Black Knight: Tappable Equity Surges to Record-High $9.4 Trillion
Black Knight, Jacksonville, Fla., said tappable equity – the amount available for homeowners to access while retaining at least 20% equity in their homes – rose by 32% over the past year, an increase of $2.3 trillion over the past year.
The company’s monthly Mortgage Monitor report said skyrocketing home values over the past 18 months have increased the average mortgage holder’s equity stake by $53,000, for an average of just under $178,000 in available equity per homeowner. Rising equity stakes have pushed the average homeowner’s combined mortgage debt down to just 45.2% of their home’s value, the lowest average combined loan-to-value ratio on record.
Black Knight President of Data Analytics Ben Graboske said while the rate of home price growth is slowing – decelerating in each of the past three months – appreciation remains robust, with supply shortages putting continued upward pressure on prices. The recent improvement in for-sale inventory has begun to stall out, with inventory shortages holding firm in each of the past three months.
“Home price growth in the third quarter – while less than half that of Q2’s history-making rate – added more than $250 billion to Americans’ already record levels of tappable equity,” Graboske said. “The aggregate total of $9.4 trillion is up an astonishing 32% from the same time last year and nearly 90% higher than the pre-Great Recession peak in 2006.”
Graboske noted the $70 billion extracted from the market via cash-out refis in the third quarter represents just 0.8% of the available tappable equity at the start of the quarter; that’s less than a third of the rate at which people were pulling cash out of their homes at the peak of such activity in 2005.
The report also said the monthly mortgage payment (principal and interest) to purchase the average-priced home with 20% down has jumped by nearly 25% since the start of the year. Black Knight said factoring in incomes as well as prices across the country, it now requires 22.4% of the median income to purchase the average-priced home with 20% down and a 30-year mortgage. This is the largest share of income required for a home purchase since late 2018, when interest rates were near 5%, but still far below the 34%+ payment-to-income ratio reached in 2006.
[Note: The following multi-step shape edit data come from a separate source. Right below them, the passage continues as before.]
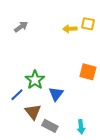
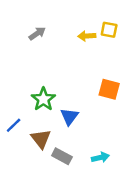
gray arrow: (21, 27) -> (37, 33), moved
blue line: (17, 95) -> (14, 125), moved
cyan arrow: (81, 127) -> (100, 157), turned -96

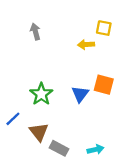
gray arrow: (37, 33) -> (35, 32), turned -70
yellow arrow: (87, 36) -> (86, 45), moved
blue triangle: (69, 117) -> (80, 94), moved

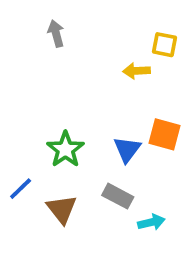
gray arrow: (35, 32) -> (56, 33), moved
gray rectangle: (59, 148) -> (118, 196), moved
cyan arrow: (96, 150) -> (151, 222), moved

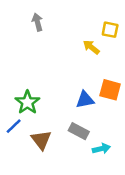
yellow arrow: (136, 71) -> (91, 47), turned 42
green star: (65, 149) -> (27, 102), moved
blue triangle: (127, 149) -> (85, 100), turned 42

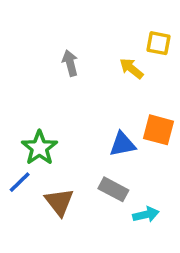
gray arrow: (37, 22) -> (70, 63), moved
“A ratio higher than 20.5% in recent years has correlated with a slowdown in the rate of home price growth, but today’s inventory shortages continue to put upward pressure on prices,” Graboske said. The slight improvements seen in for-sale listings this summer have begun to plateau, leaving the market with a 54% deficit in for-sale properties compared to 2017-2019 averages. Even if home prices held steady, a rise in 30-year rates to 3.5% would result in the tightest affordability since 2009. At 4%, payment-to-income ratios would rise above the 1995-2003 market average, and at 5% would drive affordability to its worst level on record outside of the 2004-2008 bubble.